Ethan working with a PT on gross motor skills. He also has a speech therapist.
Ethan's pre-op visit to Children's hospital went well. We signed consents for tubes to be placed in his ears and for the palate repair on November 28th. We met again with Dr. Jiang and other members of the cleft clinic, labs were done before we left. They are still not sure if his palate repair will take 1 or 2 stages, they are going to try for one. In Dr.Jiang's notes they describe his cleft palate as "very, very wide". Stage 2 would take place 3 months after the first surgery if needed.
Only his palate will be repaired, not his nose or his gumline (where your teeth sit). Those procedures will wait until Ethan is 6-8 years old. The urgency in getting the palate repaired is so that he can begin to talk.
A little time for reflection:
Ethan has been our son for only 2 months now and so much has happened in that short time. He is a different child than the shy baby they brought to the adoption registration office in Jiangsu. But, in many ways he is the same child only with more energy and weight.

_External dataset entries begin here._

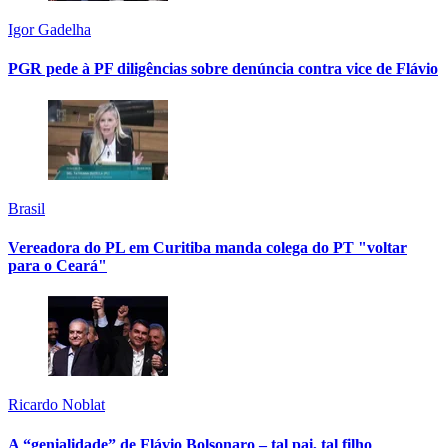
Igor Gadelha
PGR pede à PF diligências sobre denúncia contra vice de Flávio
Brasil
Vereadora do PL em Curitiba manda colega do PT "voltar
para o Ceará"
Ricardo Noblat
A “genialidade” de Flávio Bolsonaro – tal pai, tal filho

Our first days home were really rough and he didn't seem interested in exploring his new house, most likely because he didn't know it was home. Once he left the orphanage, the only home he knew, we moved him into 3 different hotels rooms and 3 different beds before arriving here. What a terrifying experience that must be for a child. I complain about my lack of sleep, yet he has traveled half way around the world with people who look, smell and talk different than his caretakers, basically learning to trust complete strangers. With all things considered I think he is doing very well and I need to remember that when he cries EVERY time I leave a room!